◆ **WORK TO COMPLETE**
Figure out the number of lines in the entries that hold the string "thống", then give that number and nothing else.

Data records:
========================================================================

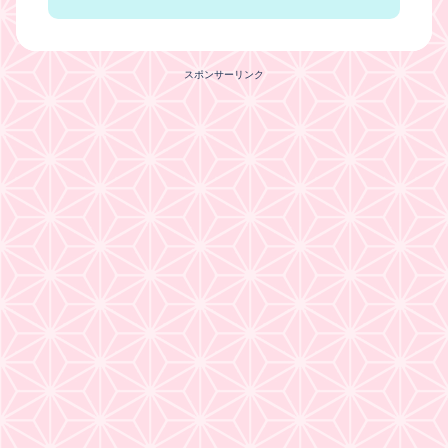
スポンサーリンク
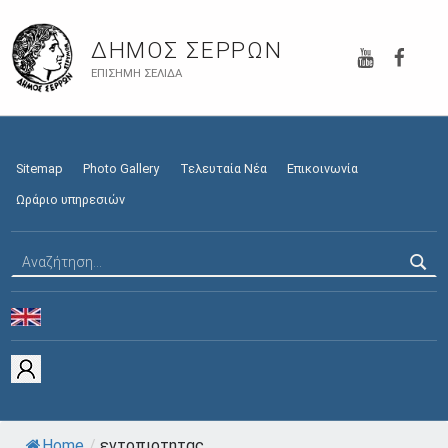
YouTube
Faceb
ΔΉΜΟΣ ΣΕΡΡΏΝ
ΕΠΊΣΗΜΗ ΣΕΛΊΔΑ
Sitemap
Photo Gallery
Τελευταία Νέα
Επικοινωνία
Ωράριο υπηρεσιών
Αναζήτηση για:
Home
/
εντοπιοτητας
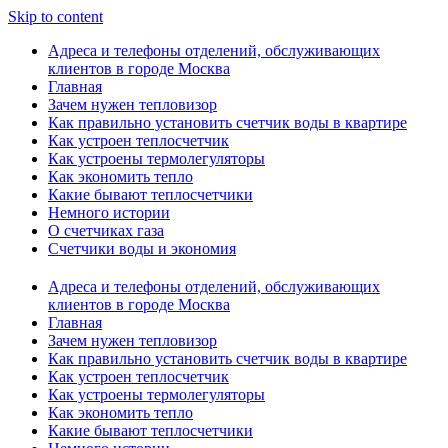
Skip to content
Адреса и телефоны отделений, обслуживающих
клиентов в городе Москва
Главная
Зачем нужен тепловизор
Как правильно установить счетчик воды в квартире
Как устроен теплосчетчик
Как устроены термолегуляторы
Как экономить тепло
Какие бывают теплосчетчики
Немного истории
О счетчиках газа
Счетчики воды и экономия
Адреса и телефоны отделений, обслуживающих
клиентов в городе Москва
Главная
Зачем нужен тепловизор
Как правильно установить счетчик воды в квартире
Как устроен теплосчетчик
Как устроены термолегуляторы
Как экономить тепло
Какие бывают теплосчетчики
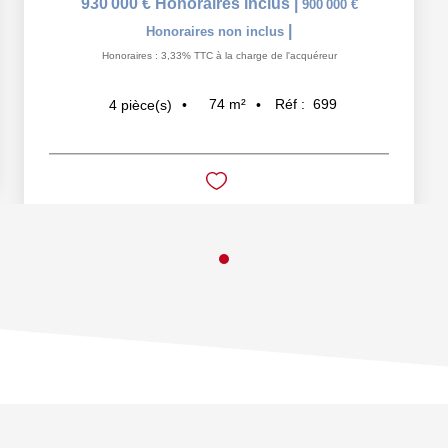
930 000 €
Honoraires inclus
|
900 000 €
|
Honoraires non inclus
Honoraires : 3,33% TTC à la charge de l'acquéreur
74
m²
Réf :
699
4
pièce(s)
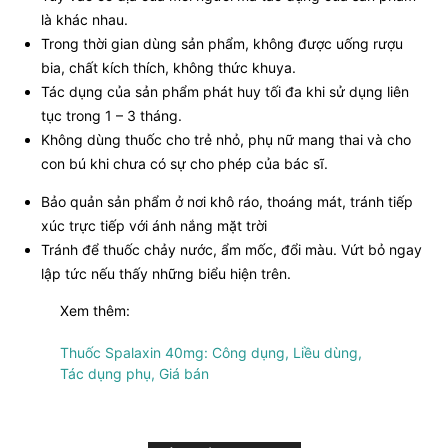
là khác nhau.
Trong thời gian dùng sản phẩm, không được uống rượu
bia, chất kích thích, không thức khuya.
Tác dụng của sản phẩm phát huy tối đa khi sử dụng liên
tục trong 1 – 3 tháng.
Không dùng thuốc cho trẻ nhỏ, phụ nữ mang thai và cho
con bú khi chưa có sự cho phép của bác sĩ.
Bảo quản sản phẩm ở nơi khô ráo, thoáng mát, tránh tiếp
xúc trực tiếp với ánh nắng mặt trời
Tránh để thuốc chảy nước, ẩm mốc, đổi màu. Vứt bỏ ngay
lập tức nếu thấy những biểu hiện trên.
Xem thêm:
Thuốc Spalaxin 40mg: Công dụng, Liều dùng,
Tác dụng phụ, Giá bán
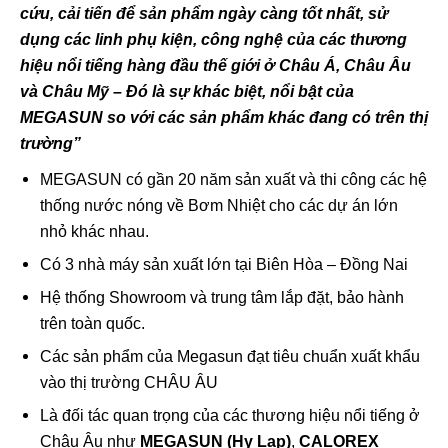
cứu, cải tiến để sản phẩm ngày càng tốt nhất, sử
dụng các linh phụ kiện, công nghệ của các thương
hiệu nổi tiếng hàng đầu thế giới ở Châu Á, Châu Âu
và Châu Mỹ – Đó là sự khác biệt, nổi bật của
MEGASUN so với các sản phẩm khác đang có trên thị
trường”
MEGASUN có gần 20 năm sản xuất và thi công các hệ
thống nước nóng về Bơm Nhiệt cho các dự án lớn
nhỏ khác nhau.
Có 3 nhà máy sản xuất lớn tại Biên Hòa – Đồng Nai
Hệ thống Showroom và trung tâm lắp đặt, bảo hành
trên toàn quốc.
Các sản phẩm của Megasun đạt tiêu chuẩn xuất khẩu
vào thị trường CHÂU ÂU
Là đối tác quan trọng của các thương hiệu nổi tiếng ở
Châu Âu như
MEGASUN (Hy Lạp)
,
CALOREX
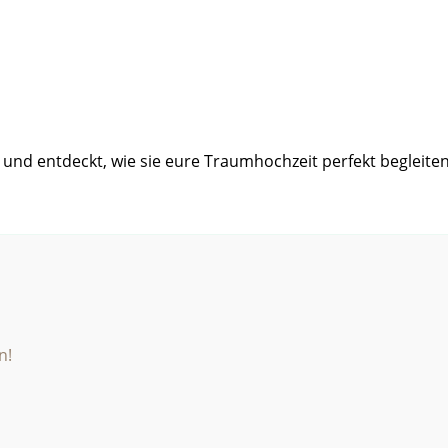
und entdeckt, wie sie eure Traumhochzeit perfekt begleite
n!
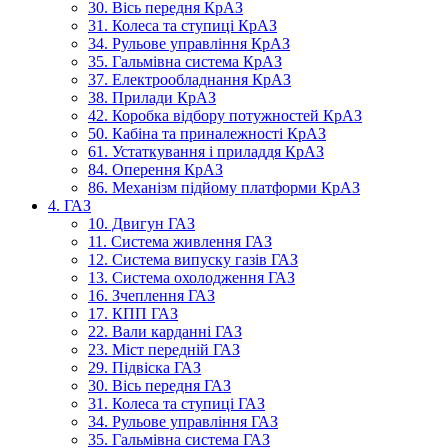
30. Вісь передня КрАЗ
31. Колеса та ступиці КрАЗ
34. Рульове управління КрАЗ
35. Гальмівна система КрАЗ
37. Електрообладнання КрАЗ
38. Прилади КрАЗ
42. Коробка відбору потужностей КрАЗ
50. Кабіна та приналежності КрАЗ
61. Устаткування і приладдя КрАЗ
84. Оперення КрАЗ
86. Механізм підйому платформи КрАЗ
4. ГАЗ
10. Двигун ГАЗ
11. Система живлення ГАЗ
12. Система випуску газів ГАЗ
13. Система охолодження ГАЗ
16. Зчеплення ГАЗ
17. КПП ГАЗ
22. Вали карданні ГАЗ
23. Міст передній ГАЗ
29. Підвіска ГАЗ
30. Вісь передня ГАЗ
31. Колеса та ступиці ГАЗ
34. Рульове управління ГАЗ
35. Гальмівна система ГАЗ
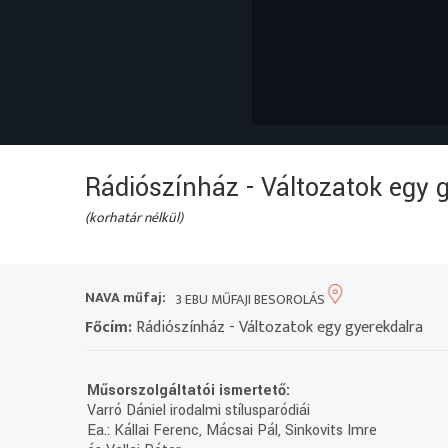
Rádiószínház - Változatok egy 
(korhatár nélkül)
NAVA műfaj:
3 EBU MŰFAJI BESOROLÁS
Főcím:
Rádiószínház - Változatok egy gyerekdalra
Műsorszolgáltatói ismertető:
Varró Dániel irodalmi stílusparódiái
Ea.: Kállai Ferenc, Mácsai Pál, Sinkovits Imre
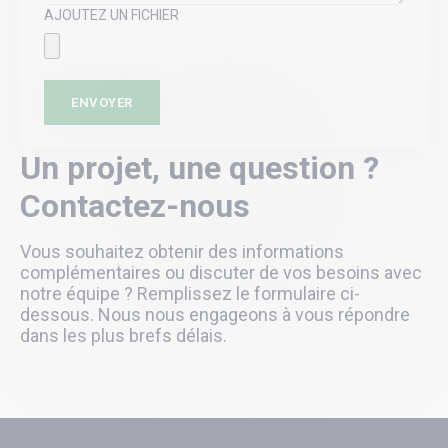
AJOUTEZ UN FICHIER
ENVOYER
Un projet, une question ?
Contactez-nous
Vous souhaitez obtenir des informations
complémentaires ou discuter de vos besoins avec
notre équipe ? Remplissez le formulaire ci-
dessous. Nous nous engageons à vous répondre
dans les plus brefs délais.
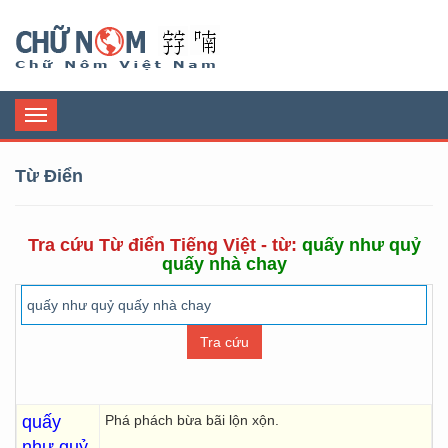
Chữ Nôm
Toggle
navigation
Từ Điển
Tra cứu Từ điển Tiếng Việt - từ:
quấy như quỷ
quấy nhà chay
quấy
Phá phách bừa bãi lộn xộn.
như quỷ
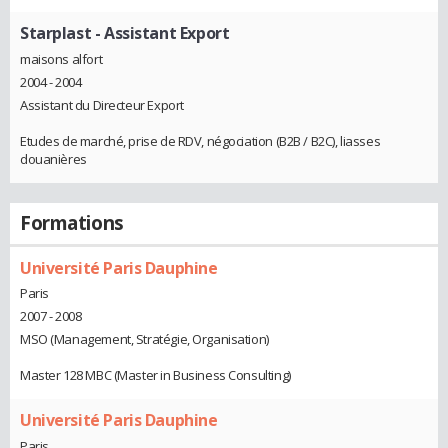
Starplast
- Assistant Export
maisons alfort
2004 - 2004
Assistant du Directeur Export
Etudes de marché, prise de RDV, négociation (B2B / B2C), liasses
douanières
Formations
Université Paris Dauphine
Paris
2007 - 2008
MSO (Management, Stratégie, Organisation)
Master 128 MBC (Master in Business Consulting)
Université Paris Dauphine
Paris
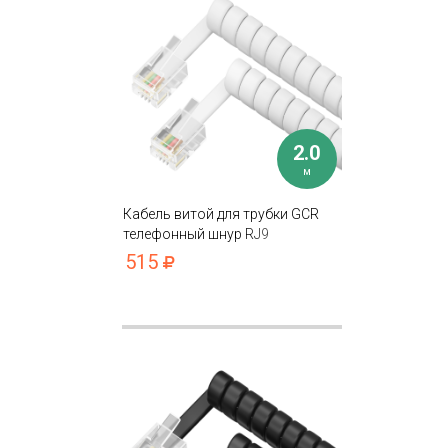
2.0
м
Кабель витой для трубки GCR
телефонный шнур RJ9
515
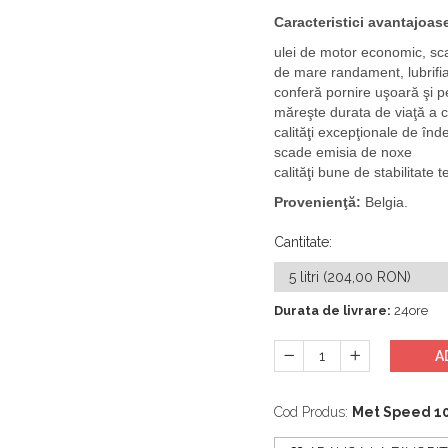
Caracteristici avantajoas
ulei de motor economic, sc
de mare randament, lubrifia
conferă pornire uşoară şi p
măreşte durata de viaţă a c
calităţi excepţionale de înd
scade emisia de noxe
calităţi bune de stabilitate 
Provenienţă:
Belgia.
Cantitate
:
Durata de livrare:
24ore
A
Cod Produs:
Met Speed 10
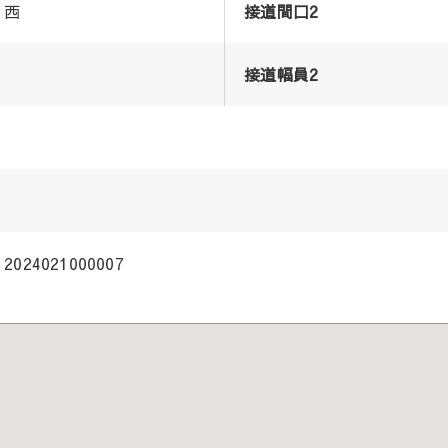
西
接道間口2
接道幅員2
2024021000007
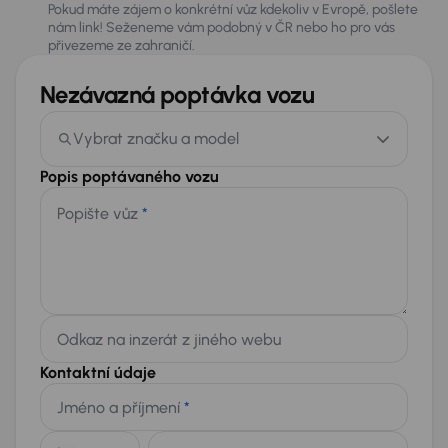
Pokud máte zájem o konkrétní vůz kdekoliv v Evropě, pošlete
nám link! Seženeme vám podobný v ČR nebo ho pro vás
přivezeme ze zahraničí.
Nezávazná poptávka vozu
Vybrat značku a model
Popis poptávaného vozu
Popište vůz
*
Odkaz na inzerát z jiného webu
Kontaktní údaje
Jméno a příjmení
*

========================================================================

◆ **RESULT BELOW**
2